> INSTRUCTIONS TO FOLLOW
Within the records, which lines hold the string "instances"? Report each one by copying it.

> AVAILABLE RECORDS
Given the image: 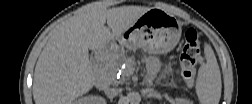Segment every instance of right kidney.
Listing matches in <instances>:
<instances>
[{"label": "right kidney", "instance_id": "ca27d5eb", "mask_svg": "<svg viewBox=\"0 0 252 104\" xmlns=\"http://www.w3.org/2000/svg\"><path fill=\"white\" fill-rule=\"evenodd\" d=\"M75 103L76 104H104L105 100L99 96H85L76 100Z\"/></svg>", "mask_w": 252, "mask_h": 104}]
</instances>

> OUTPUT OF THE TASK
Listing matches in <instances>:
<instances>
</instances>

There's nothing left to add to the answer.